Pouco dado a direitos de propriedade – os seus e os de outrem –, este Diógenes pega no boné de um espectador e comanda as operações a partir do palco, rebolando, colocando-se de quatro ou imitando um velocista olímpico antes da corrida. Ao contrário do Diógenes sinopense, este não vive num pito de barro mas sim entre nós. E, como todos nós, vai ao bar molhar as goelas enquanto a banda continua a tocar, retomando em seguida uma genial interpretação de Pills. Mas não se ficou por aqui neste capítulo.

Munido do microfone, foi perguntando aos convivas das grades o que estavam a beber e foi provando e dando o seu parecer – alguém convide os Les Savy Fav para as feiras do Alvarinho de Monção e de Melgaço, com urgência, até porque precisamos de mais uma dose dos “beijos portugueses” de Harrington.

Uma das representantes de Root for Ruin, disco mais recente da banda (e já lá vão treze anos), Dirty Knails foi mais um catalisador de porrada, que é para isso que serve uma quebra daquelas. Não faltou muito para o nosso Diógenes de Coura levar a letra a sério (“watch me crawl across the fucking floor for you”) e desatar a rastejar por ali fora, mas em vez disso serviu-se de uma grade (!) e invadiu novamente a plateia, como se estivesse a assaltar uma fortaleza.

Com uma maldita sobreposição no horário com outro nome monumental do cartaz, os Wilco, aproveitou-se a deixa de Let’s Get Out of Here para ir a atropelar pessoas e a cantarolar do palco secundário para o palco principal. Democracia em acção: a cantoria passa do palco para o público. Só se lamenta ter-se deixado ROME, malha de fecho, para trás. Mas que se lixe, que amor é Roma ao contrário e o fôlego seria recuperado em breve.

Mais revigorante do que muitas mezinhas, curas, cremes e elixires, tantos deles produto da ganância de vigaristas de laboratório ou de marketing, um concerto de Les Savy Fav é um poderoso antidepressivo, uma experiência holística e uma magnífica cápsula do tempo para juntar às acumuladas em trinta edições de Coura – memórias suficientes para alegrar um dia particularmente penoso que se venha a ter.

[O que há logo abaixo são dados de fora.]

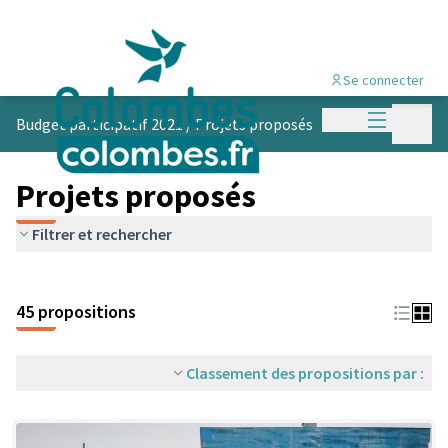
Se connecter
Menu princi
Menu p
Budget participatif 2021
/
Projets proposés
Projets proposés
Filtrer et rechercher
45 propositions
Classement des propositions par :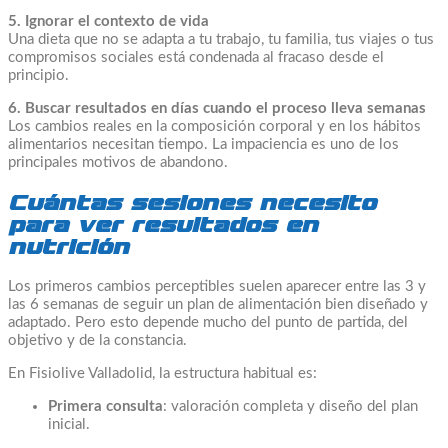
5. Ignorar el contexto de vida
Una dieta que no se adapta a tu trabajo, tu familia, tus viajes o tus
compromisos sociales está condenada al fracaso desde el
principio.
6. Buscar resultados en días cuando el proceso lleva semanas
Los cambios reales en la composición corporal y en los hábitos
alimentarios necesitan tiempo. La impaciencia es uno de los
principales motivos de abandono.
Cuántas sesiones necesito
para ver resultados en
nutrición
Los primeros cambios perceptibles suelen aparecer entre las 3 y
las 6 semanas de seguir un plan de alimentación bien diseñado y
adaptado. Pero esto depende mucho del punto de partida, del
objetivo y de la constancia.
En Fisiolive Valladolid, la estructura habitual es:
Primera consulta
: valoración completa y diseño del plan
inicial.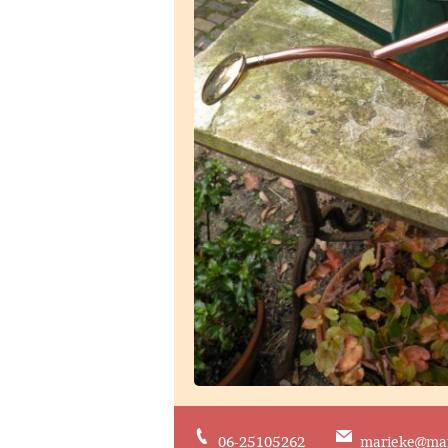
06-25105262
marieke@mar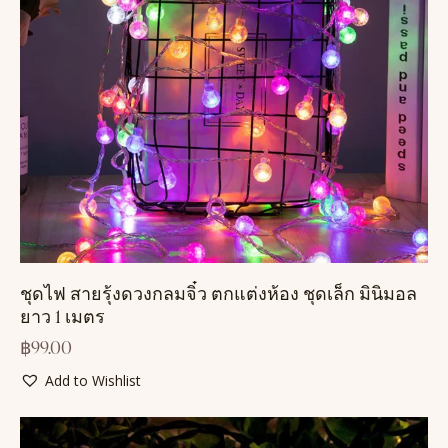
ชุดไฟ สายรุ้งดวงกลมจิ๋ว ตกแต่งห้อง ชุดเล็ก มินิมอล
ยาว 1 เมตร
฿
99.00
Add to Wishlist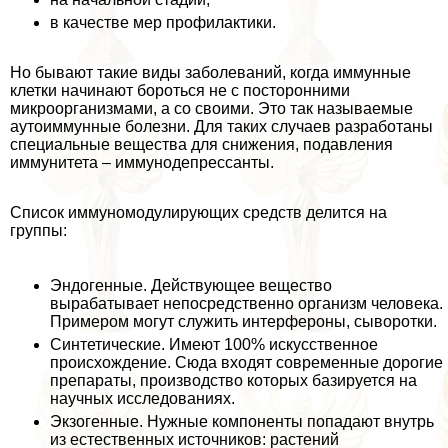
в качестве мер профилактики.
Но бывают такие виды заболеваний, когда иммунные
клетки начинают бороться не с посторонними
микроорганизмами, а со своими. Это так называемые
аутоиммунные болезни. Для таких случаев разработаны
специальные вещества для снижения, подавления
иммунитета – иммунодепрессанты.
Список иммуномодулирующих средств делится на
группы:
Эндогенные. Действующее вещество
выpaбатывает непосредственно организм человека.
Примером могут служить интерфероны, сыворотки.
Синтетические. Имеют 100% искусственное
происхождение. Сюда входят современные дорогие
препараты, производство которых базируется на
научных исследованиях.
Экзогенные. Нужные компоненты попадают внутрь
из естественных источников: растений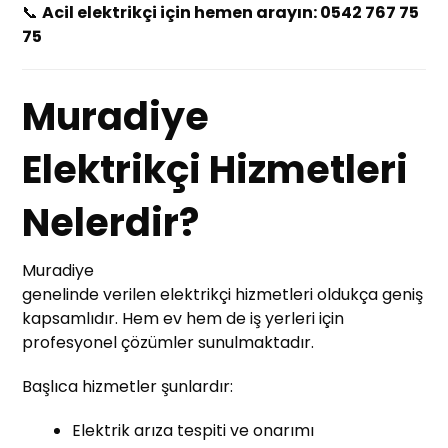
📞
Acil elektrikçi için hemen arayın: 0542 767 75
75
Muradiye
Elektrikçi Hizmetleri
Nelerdir?
Muradiye
genelinde verilen elektrikçi hizmetleri oldukça geniş
kapsamlıdır. Hem ev hem de iş yerleri için
profesyonel çözümler sunulmaktadır.
Başlıca hizmetler şunlardır:
Elektrik arıza tespiti ve onarımı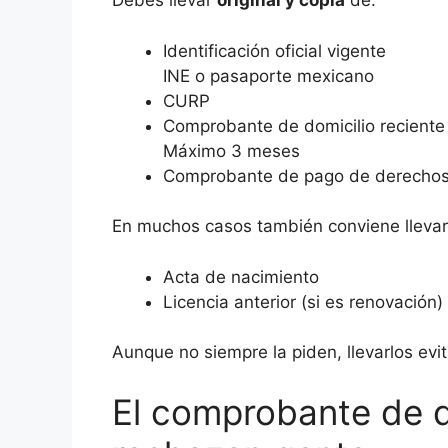
Debes llevar
original y copia
de:
Identificación oficial vigente
INE o pasaporte mexicano
CURP
Comprobante de domicilio reciente
Máximo 3 meses
Comprobante de pago de derecho
En muchos casos también conviene llevar
Acta de nacimiento
Licencia anterior (si es renovación)
Aunque no siempre la piden, llevarlos evi
El comprobante de d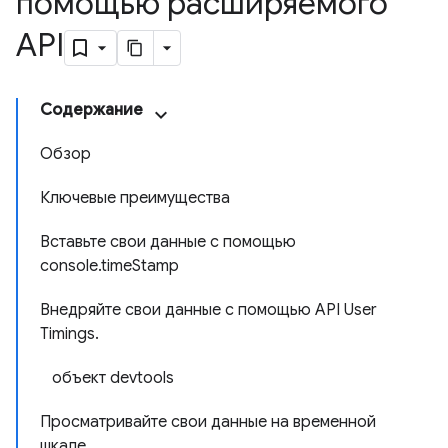
помощью расширяемого
API
Содержание
Обзор
Ключевые преимущества
Вставьте свои данные с помощью
console.timeStamp
Внедряйте свои данные с помощью API User
Timings.
объект devtools
Просматривайте свои данные на временной
шкале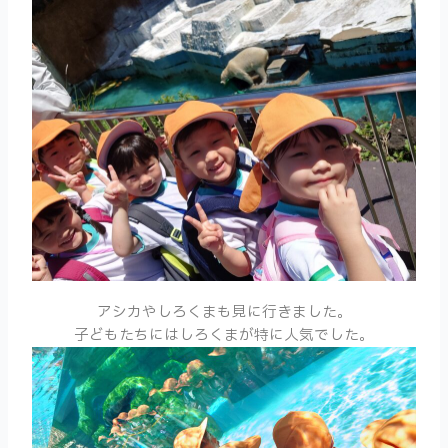
アシカやしろくまも見に行きました。
子どもたちにはしろくまが特に人気でした。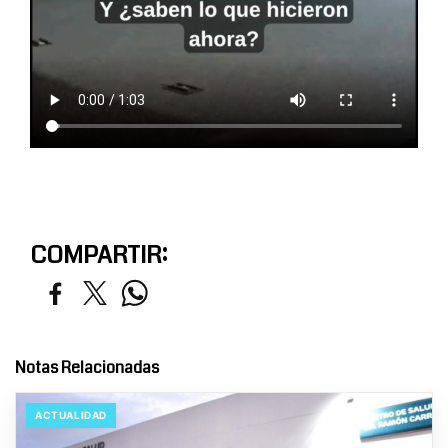
COMPARTIR:
Notas Relacionadas
ACTUALIDAD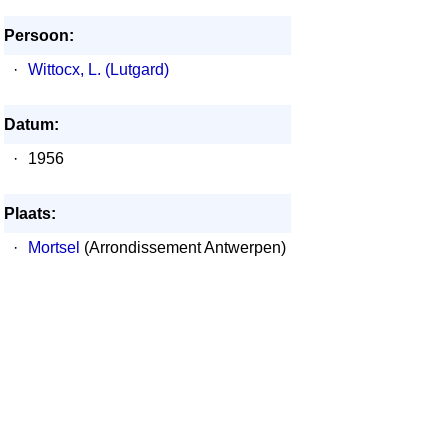
Persoon:
·
Wittocx, L. (Lutgard)
Datum:
·
1956
Plaats:
·
Mortsel
(Arrondissement Antwerpen)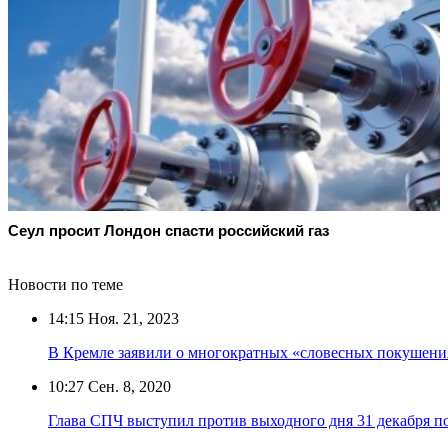
Сеул просит Лондон спасти российский газ
Новости по теме
14:15
Ноя. 21, 2023
В Кремле заявили о многократных «словесных покушени
10:27
Сен. 8, 2020
Глава СПЧ выступил против выходного дня 31 декабря 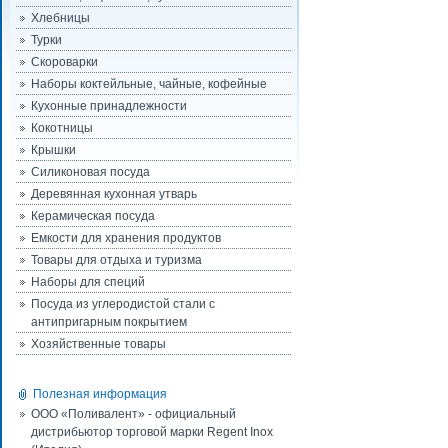
Хлебницы
Турки
Скороварки
Наборы коктейльные, чайные, кофейные
Кухонные принадлежности
Кокотницы
Крышки
Силиконовая посуда
Деревянная кухонная утварь
Керамическая посуда
Емкости для хранения продуктов
Товары для отдыха и туризма
Наборы для специй
Посуда из углеродистой стали с
антипригарным покрытием
Хозяйственные товары
Полезная информация
ООО «Поливалент» - официальный
дистрибьютор торговой марки Regent Inox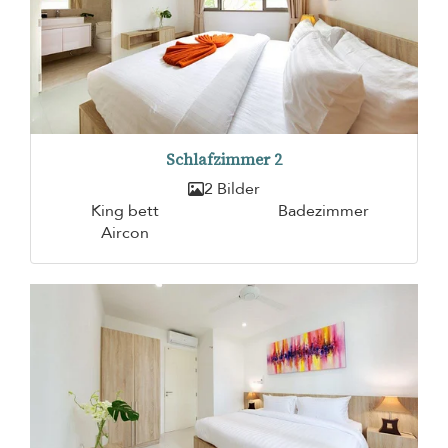
Schlafzimmer 2
2 Bilder
King bett
Badezimmer
Aircon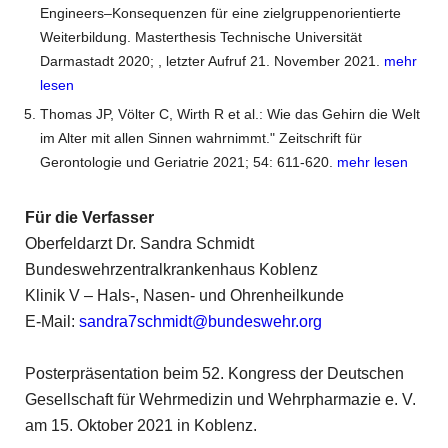
Engineers–Konsequenzen für eine zielgruppenorientierte
Weiterbildung. Masterthesis Technische Universität
Darmastadt 2020;
, letzter Aufruf 21. November 2021.
mehr
lesen
Thomas JP, Völter C, Wirth R et al.: Wie das Gehirn die Welt
im Alter mit allen Sinnen wahrnimmt." Zeitschrift für
Gerontologie und Geriatrie 2021; 54: 611-620.
mehr lesen
Für die Verfasser
Oberfeldarzt Dr. Sandra Schmidt
Bundeswehrzentralkrankenhaus Koblenz
Klinik V – Hals-, Nasen- und Ohrenheilkunde
E-Mail:
sandra7schmidt@bundeswehr.org
Posterpräsentation beim 52. Kongress der Deutschen
Gesellschaft für Wehrmedizin und Wehrpharmazie e. V.
am 15. Oktober 2021 in Koblenz.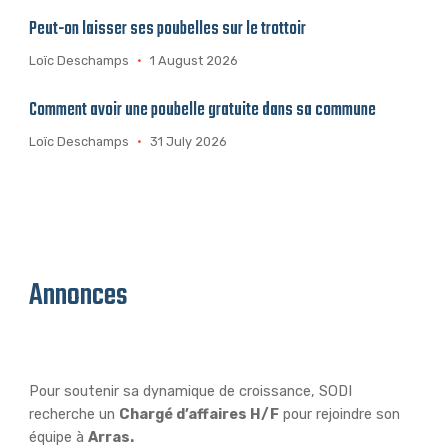
Peut-on laisser ses poubelles sur le trottoir
Loïc Deschamps
1 August 2026
Comment avoir une poubelle gratuite dans sa commune
Loïc Deschamps
31 July 2026
Annonces
Chargé d’affaires H/F
Pour soutenir sa dynamique de croissance, SODI
recherche un
Chargé d’affaires H/F
pour rejoindre son
équipe à
Arras.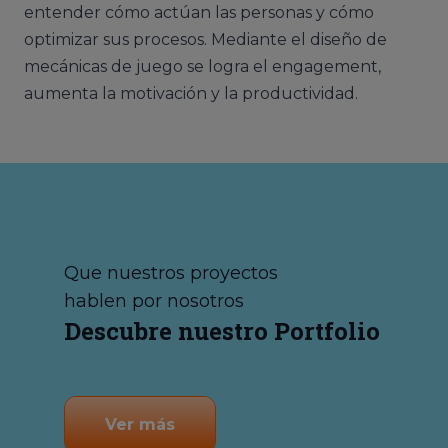
entender cómo actúan las personas y cómo
optimizar sus procesos. Mediante el diseño de
mecánicas de juego se logra el engagement,
aumenta la motivación y la productividad.
Que nuestros proyectos
hablen por nosotros
Descubre nuestro Portfolio
Ver más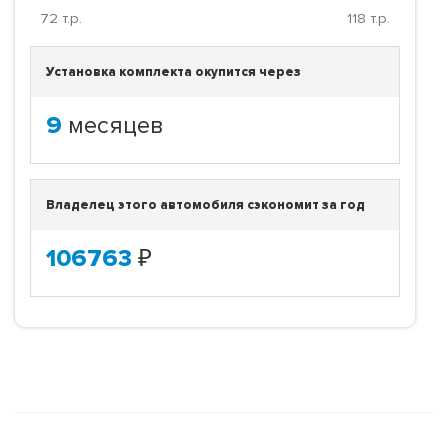
72
т.р.
118
т.р.
Установка комплекта окупится через
9
месяцев
Владелец этого автомобиля сэкономит за год
106763
₽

Nota? Concerto de uma vida/10, seguida de um palavrão “cabeludo” à escolha. Se por vezes ser português e viver em Portugal é um antídoto contra a felicidade, haja concertos destes para se exercer retorsão contra a infelicidade – não confundir com alienação nem com panem et circenses contemporâneo.

Memorável, incrível e inesquecível. Se a vida é uma sessão no Zoom, então os Les Savy Fav são a banda sonora e, durante, cinquenta minutos, livres habitámos a substância do seu cosmos.